The problem was that I wrote the parental version of Lamentations, wherein I shared my personal feelings about one aspect of parenting, which may or may not have included enough detail that everyone and his brother (literally) would know which child was the subject of the post. Apparently, that is gossip. Who knew? The next time I wrote about my feelings and struggles (personal, so who could claim “gossip,” right?) about another child’s rite of passage. Nothing negative, but that child asked me not to publish it.
I have to respect the wishes of these personally selected editors of mine. If I didn’t, it would be like looking in a mirror, seeing a problem, and walking away without fixing anything. Or standing on a scale, noticing an adding mistake in the digital reading, and stepping off without at least resolving to eat better. Even though I don’t like it, these editors show me the error of my ways–or at least make me hesitate and reconsider before I publish.

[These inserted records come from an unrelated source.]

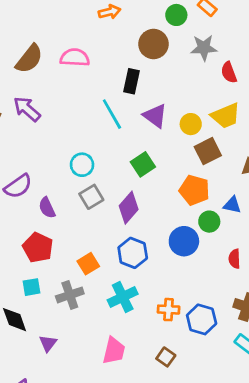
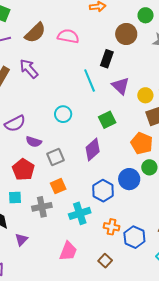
gray square: (91, 197) -> (56, 157), moved
purple semicircle: (47, 208) -> (34, 142), turned -56
blue hexagon: (133, 253) -> (103, 191), moved

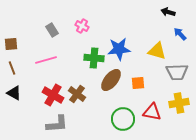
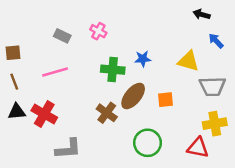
gray rectangle: (52, 30) -> (62, 36), turned -32
blue star: (119, 49) -> (143, 59), size x0.6
black triangle: (14, 93) -> (17, 112), turned -35
brown cross: (77, 94) -> (107, 113), moved
red cross: (53, 95) -> (44, 114), moved
red triangle: (152, 112) -> (198, 148), moved

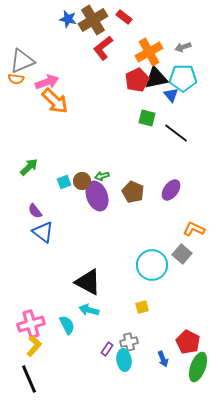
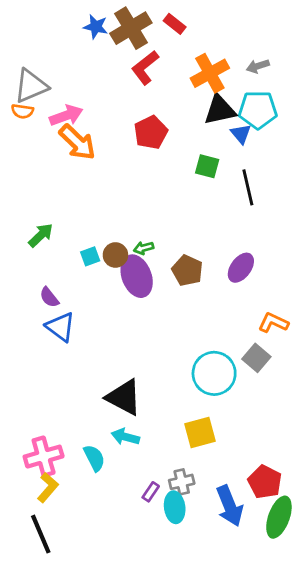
red pentagon: (137, 80) -> (151, 132), moved
black line: (176, 133) -> (248, 187), turned 40
yellow square: (142, 307) -> (200, 433), size x1.6
blue arrow: (163, 359) -> (230, 506), size x1.8

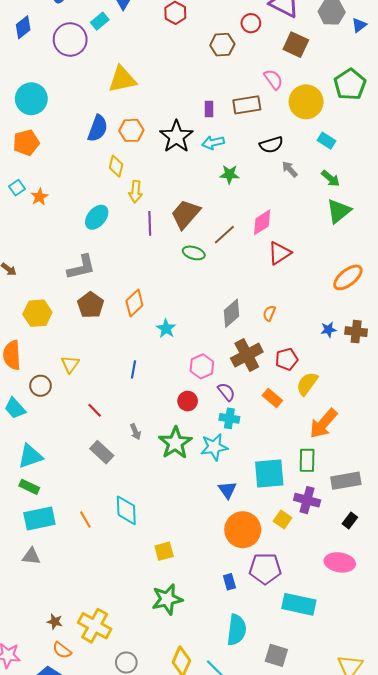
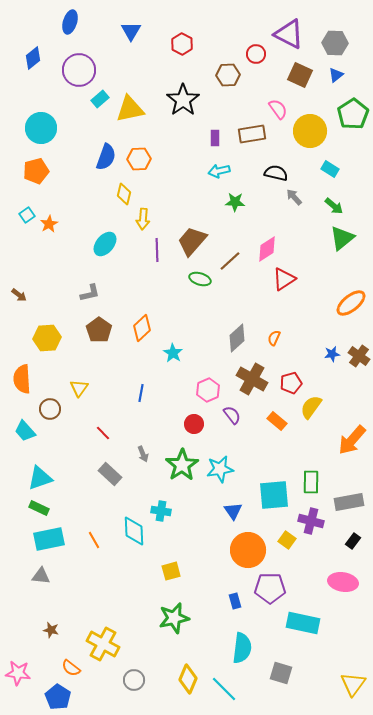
cyan rectangle: (100, 21) -> (100, 99), moved
blue triangle: (359, 25) -> (336, 75), moved
black star: (176, 137) -> (183, 100), moved
black semicircle: (271, 145) -> (276, 173), turned -150
gray L-shape: (81, 267) -> (90, 293), size x0.7
brown cross: (356, 332) -> (359, 356), turned 30
brown cross: (247, 355) -> (252, 379), turned -32
cyan cross: (229, 418) -> (161, 511), moved
orange arrow: (323, 424) -> (352, 440), moved
brown star: (55, 622) -> (51, 630), moved

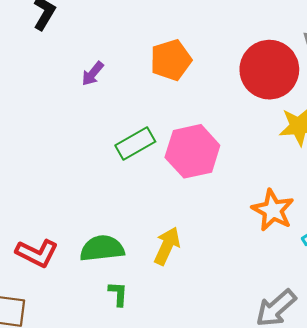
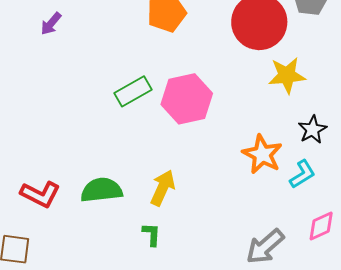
purple arrow: (93, 74) -> (51, 24), moved
green L-shape: (118, 294) -> (152, 234), moved

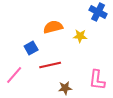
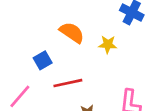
orange semicircle: (53, 27) -> (72, 32), turned 48

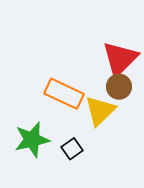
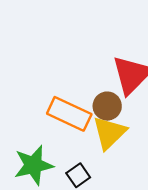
brown circle: (119, 87) -> (107, 106), moved

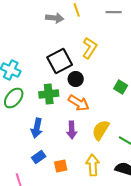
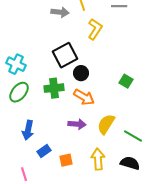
yellow L-shape: (90, 48) -> (95, 29), moved
blue arrow: (37, 128) -> (28, 130), moved
purple arrow: (72, 130) -> (77, 124), turned -84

Believe it or not, I feel deadline pressure, the need to produce, even though I write for fun and have no editor hounding me for copy. So when I get these editorial comments and am convicted not to publish, I feel a bit frustrated. At those moments, I’m tempted to point out what Psalm 19:14 says, “May the words of my mouth and the meditation of my heart be pleasing in your sight, O LORD, my Rock and my Redeemer.” Namely, that my words and meditations should be pleasing in God’s sight; I don’t have to be a man pleaser (and then stick out my tongue and walk away; I feel that mature). But in the back of my mind is Proverbs 11:14, which says, “For lack of guidance a nation falls, but many advisers make victory sure.”
I’ve always like the sure thing, the “bird in the hand” rather than the “two in the bush” sort of victory. And so I seek out advisers, because I want what I write to have a purpose and be worthy of the read–and I have no desire to injure those I love in a published venting. (If only I could have speech editors or a five-second time delay on what comes out of my mouth on any given day…) I consider my advisers a blessing, not the bane of my writing existence.
Having shared all that, I confess that I’m pushing “Publish” at will this morning. No editors necessary.